Objective: To examine the ability of quantitative histomorphometry to predict DNA ploidy of prostate carcinoma in biopsy tissue sections assigned after quantitation by nuclear digital image analysis.
Study design: Thirty-five diploid, 35 tetraploid and 35 aneuploid prostatic carcinomas in biopsies, assessed by the CAS 200 image analyzer (Bacus Laboratories, Lombard, Illinois, U.S.A.), were reevaluated by the Bacus Laboratories Incorporated Slide Scanner, a microscope that quantifies histologic images. Thirty-one histomorphometric features from cancer cells were captured at 40 x magnification, averaged across tilesfor each case and incorporated into a multivariate discriminant model to determine which features predicted ploidy interpretation by nuclear image analysis using the CAS 200.

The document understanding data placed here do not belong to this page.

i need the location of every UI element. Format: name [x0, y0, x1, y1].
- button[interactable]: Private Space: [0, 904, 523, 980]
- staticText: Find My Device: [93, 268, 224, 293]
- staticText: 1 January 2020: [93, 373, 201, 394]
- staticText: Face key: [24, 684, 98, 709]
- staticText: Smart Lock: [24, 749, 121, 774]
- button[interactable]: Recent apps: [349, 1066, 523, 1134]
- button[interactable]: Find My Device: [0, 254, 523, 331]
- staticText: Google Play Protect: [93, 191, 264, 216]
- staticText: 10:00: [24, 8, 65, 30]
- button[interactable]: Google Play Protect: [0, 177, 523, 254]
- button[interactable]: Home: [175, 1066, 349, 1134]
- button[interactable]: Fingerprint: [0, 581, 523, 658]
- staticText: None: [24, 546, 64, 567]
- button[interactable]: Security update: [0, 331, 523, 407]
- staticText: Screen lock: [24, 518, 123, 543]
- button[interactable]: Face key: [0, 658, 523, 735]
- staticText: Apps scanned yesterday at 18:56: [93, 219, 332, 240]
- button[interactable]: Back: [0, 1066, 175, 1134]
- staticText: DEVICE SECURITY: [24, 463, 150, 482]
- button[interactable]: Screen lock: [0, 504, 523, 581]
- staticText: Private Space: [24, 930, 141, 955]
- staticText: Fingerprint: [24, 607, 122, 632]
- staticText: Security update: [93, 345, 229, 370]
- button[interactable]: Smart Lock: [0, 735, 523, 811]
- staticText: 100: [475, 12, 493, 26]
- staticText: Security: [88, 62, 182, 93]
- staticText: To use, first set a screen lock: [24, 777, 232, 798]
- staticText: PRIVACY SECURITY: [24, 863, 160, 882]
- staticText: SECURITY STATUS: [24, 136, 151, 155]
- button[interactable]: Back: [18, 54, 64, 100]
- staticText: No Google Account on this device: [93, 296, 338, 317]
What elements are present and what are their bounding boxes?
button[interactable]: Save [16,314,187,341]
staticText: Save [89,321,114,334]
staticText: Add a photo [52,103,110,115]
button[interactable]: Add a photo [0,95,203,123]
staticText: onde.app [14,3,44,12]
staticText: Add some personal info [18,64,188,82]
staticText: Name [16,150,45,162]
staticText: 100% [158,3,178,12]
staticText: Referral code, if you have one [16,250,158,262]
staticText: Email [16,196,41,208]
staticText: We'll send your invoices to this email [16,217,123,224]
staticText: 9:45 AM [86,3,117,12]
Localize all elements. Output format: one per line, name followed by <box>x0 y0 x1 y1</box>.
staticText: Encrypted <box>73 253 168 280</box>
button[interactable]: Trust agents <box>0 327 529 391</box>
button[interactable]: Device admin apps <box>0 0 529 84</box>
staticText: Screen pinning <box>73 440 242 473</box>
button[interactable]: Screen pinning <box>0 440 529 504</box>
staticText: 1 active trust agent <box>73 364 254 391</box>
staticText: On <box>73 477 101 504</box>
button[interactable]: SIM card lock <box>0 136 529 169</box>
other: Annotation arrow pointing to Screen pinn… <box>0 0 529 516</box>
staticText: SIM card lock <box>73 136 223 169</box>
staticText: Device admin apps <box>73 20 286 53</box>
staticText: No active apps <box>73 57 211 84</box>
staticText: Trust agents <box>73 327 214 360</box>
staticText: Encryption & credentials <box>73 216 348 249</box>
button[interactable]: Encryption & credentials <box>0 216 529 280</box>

Results: On average, 60 and 15 minutes were required to perform nuclear image analysis and histomorphometry, respectively. The multivariate discriminant model identified configurable run length, difference variance, contrast, inverse difference moment, sum entropy and diagonal variance as histomorphometry features capable of distinguishing diploid from nondiploid tumors (P < .05). Cross-validation studies showed the model correctly classified 74.3% of the diploid and 57.1% of the nondiploid cases.
Conclusion: Quantitative histomorphometry can predict the ploidy of prostate carcinoma in biopsy tissue sections. Quantitative histomorphometry has potential as a method of rapidly assessing DNA ploidy otherwise earmarked for nuclear image analysis, resulting in savings of time and expense.